Thermometer
In the earliest days of the medical profession, there was no device available to measure a patient's temperature. Patients were either too hot, normal, or too cold, depending upon the doctor's personal observation methods. It was not until nearly the seventeenth century that scientists devised an instrument that could detect the changes in air temperature, and many years later that a medical thermometer was constructed.
The first thermometers were created to measure the changes in atmospheric temperature. The most famous of these was invented by Galileo in 1592; called an air-thermoscope (or air thermometer). It consisted of a long glass tube with a wide bulb at one end. The tube was heated, causing the air within to expand and some to be expelled. While still warm, the open end of the tube was placed into a flask of water; as the tube cooled the warm air would contract, drawing water into the tube as its volume decreased. Once the tube-and-water system reached a steady state, any change in air temperature would cause the level of the water within the tube to rise or fall.
While the principles behind the air-thermoscope were scientifically valid, there were two major hindrances to its acceptance. First, the varying heights and widths of the tubes made it very difficult to graduate the device--that is, to establish a degree scale. The first scientist to do so was Italian doctor Santorio Santorre, who created a scaled thermometer in 1612. Second, it was soon discovered that the air-thermoscope was unreliable, giving widely varying readings for apparently identical temperatures. Scientists puzzled over this phenomenon until the 1660s, when it was realized that an open-ended system would react to air pressure as well as temperature (in other words, the air thermometer acted as a barometer as well). This realization came several years after the solution, for in 1654 Duke Ferdinand II of Tuscany had constructed a sealed liquid-in-glass thermometer that was not prey to the changes in air pressure.

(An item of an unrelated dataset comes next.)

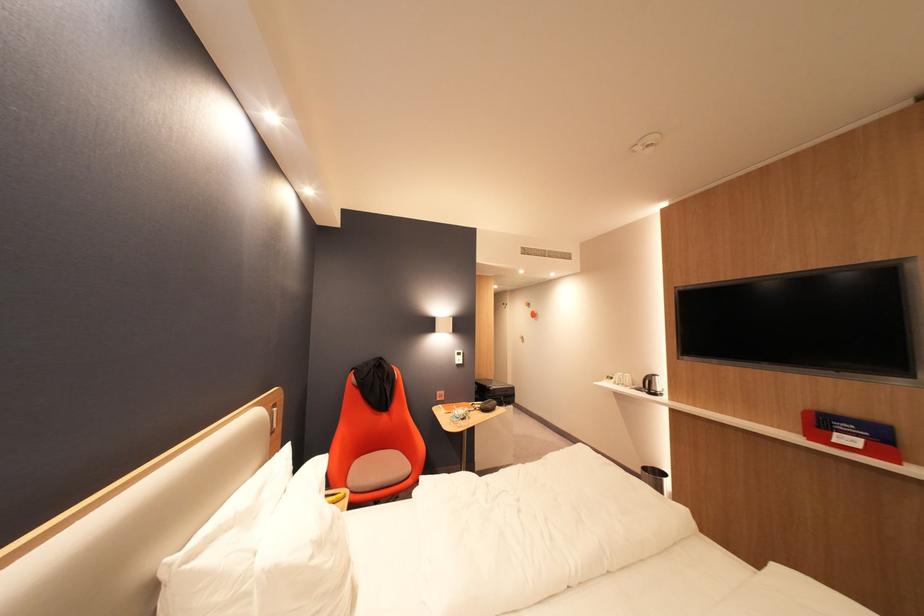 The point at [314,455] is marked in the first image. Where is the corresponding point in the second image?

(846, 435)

With this as a starting point, European scientists began to perfect the design of the thermometer. One of the issues they strove to address was the need for an instrument that could travel by sea; ordinary liquid thermometers were rendered unreliable by the ships' rocking motions. In 1695 a French physicist, Guillaume Amontons, designed a thermometer using an unshaped tube filled with compressed air and capped with a layer of mercury. As the temperature increased the air would expand, causing the mercury level to rise; as the temperature decreased, the mercury would fall. Another Frenchman, René de Réaumur (1683-1757), sought to improve upon Amontons' design by replacing the air-and-mercury system with a mixture of alcohol and water. Réaumur's thermometer was remarkable in that he devised an 80-degree temperature scale based upon the freezing and boiling points of water--the same points that, years later, would become the basis for the more widely accepted scales of Celsius and Fahrenheit.

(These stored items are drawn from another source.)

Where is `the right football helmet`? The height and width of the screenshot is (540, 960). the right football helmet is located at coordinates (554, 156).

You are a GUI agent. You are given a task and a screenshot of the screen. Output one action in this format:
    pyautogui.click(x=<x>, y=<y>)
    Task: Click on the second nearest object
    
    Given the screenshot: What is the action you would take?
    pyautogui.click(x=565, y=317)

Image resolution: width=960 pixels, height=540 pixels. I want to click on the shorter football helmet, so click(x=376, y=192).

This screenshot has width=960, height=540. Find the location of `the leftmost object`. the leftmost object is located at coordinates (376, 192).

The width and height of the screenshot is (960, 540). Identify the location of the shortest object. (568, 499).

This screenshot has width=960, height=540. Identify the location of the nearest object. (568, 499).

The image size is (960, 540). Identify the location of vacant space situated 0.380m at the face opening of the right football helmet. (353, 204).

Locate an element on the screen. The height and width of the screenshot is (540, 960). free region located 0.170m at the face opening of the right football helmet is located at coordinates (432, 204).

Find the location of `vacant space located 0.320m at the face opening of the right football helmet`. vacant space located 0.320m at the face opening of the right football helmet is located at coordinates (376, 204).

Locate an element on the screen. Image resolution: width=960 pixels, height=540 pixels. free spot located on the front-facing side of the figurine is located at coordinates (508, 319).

At the turn of the eighteenth century the most discouraging issue for scientists and instrument makers was the lack of a standard temperature scale. The level of glass-blowing technology was too poor to make thermometer tubes that were exactly alike, and so every scientist's temperature scale was different. All that changed in 1717 when a Dutch instrument maker, Daniel Fahrenheit, introduced a line of mercury-filled thermometers of nearly identical proportions. His use of mercury in very thin tubes allowed him to graduate the scale into many degrees; using the boiling and freezing points of water as fiducial points, Fahrenheit developed the first scale to be accepted as a worldwide standard, with water's boiling point at 212° and its freezing point at 62°.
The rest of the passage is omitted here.